PROBLEM TO SOLVE. Which lines run from the one containing "процессе оформления билета." to the end of the entries below? Retype exactly those, both ends included.

DATASET RECORDS.
★ ★ ★ ★ ★

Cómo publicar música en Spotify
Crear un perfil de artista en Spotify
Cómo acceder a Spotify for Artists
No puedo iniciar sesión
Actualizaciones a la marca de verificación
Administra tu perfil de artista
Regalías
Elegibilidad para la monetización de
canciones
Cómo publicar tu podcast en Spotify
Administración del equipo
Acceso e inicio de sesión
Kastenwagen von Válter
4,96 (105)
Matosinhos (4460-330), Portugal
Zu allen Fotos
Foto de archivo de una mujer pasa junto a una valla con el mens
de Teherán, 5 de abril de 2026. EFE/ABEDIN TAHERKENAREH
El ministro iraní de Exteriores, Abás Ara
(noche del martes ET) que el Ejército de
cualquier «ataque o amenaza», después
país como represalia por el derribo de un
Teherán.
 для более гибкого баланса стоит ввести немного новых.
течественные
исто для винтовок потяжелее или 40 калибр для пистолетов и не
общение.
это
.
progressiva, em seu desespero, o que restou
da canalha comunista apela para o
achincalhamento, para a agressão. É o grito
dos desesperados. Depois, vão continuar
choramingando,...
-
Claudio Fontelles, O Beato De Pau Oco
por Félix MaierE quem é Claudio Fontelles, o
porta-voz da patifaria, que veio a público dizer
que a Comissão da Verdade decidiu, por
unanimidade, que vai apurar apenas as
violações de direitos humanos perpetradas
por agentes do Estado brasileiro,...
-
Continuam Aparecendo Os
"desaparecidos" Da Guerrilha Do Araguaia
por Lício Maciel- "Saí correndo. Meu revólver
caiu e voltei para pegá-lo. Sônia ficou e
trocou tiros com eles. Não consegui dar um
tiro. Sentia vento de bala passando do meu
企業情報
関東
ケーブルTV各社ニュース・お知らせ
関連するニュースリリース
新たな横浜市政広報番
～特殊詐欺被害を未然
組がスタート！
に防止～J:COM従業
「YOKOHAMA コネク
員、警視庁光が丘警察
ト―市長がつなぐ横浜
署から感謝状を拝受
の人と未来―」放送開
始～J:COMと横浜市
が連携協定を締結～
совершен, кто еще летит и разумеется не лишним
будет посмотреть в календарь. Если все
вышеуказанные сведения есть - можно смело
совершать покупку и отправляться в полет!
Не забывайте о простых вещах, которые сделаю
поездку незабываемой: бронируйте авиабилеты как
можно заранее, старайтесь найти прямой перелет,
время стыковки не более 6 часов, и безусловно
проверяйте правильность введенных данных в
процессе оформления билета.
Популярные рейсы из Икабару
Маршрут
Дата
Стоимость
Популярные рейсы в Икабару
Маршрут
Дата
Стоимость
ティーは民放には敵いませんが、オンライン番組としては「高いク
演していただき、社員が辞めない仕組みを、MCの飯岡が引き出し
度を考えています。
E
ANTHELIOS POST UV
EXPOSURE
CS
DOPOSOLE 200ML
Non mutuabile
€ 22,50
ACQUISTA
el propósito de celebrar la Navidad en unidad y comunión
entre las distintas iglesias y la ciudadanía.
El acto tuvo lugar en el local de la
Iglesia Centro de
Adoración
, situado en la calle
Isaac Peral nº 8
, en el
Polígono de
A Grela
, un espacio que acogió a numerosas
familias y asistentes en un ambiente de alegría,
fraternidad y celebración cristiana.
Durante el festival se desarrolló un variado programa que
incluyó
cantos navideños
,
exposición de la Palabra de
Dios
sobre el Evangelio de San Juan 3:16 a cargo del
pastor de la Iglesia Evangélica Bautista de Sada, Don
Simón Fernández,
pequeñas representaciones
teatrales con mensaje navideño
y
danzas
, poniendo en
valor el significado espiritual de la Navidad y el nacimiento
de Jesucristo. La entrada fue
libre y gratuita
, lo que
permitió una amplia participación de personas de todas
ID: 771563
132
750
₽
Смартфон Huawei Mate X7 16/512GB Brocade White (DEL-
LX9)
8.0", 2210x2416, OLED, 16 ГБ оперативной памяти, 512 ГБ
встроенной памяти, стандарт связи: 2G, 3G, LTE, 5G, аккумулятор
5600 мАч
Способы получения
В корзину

★ ★ ★ ★ ★

RESPONSE TO THIS TASK.
процессе оформления билета.
Популярные рейсы из Икабару
Маршрут
Дата
Стоимость
Популярные рейсы в Икабару
Маршрут
Дата
Стоимость
ティーは民放には敵いませんが、オンライン番組としては「高いク
演していただき、社員が辞めない仕組みを、MCの飯岡が引き出し
度を考えています。
E
ANTHELIOS POST UV
EXPOSURE
CS
DOPOSOLE 200ML
Non mutuabile
€ 22,50
ACQUISTA
el propósito de celebrar la Navidad en unidad y comunión
entre las distintas iglesias y la ciudadanía.
El acto tuvo lugar en el local de la
Iglesia Centro de
Adoración
, situado en la calle
Isaac Peral nº 8
, en el
Polígono de
A Grela
, un espacio que acogió a numerosas
familias y asistentes en un ambiente de alegría,
fraternidad y celebración cristiana.
Durante el festival se desarrolló un variado programa que
incluyó
cantos navideños
,
exposición de la Palabra de
Dios
sobre el Evangelio de San Juan 3:16 a cargo del
pastor de la Iglesia Evangélica Bautista de Sada, Don
Simón Fernández,
pequeñas representaciones
teatrales con mensaje navideño
y
danzas
, poniendo en
valor el significado espiritual de la Navidad y el nacimiento
de Jesucristo. La entrada fue
libre y gratuita
, lo que
permitió una amplia participación de personas de todas
ID: 771563
132
750
₽
Смартфон Huawei Mate X7 16/512GB Brocade White (DEL-
LX9)
8.0", 2210x2416, OLED, 16 ГБ оперативной памяти, 512 ГБ
встроенной памяти, стандарт связи: 2G, 3G, LTE, 5G, аккумулятор
5600 мАч
Способы получения
В корзину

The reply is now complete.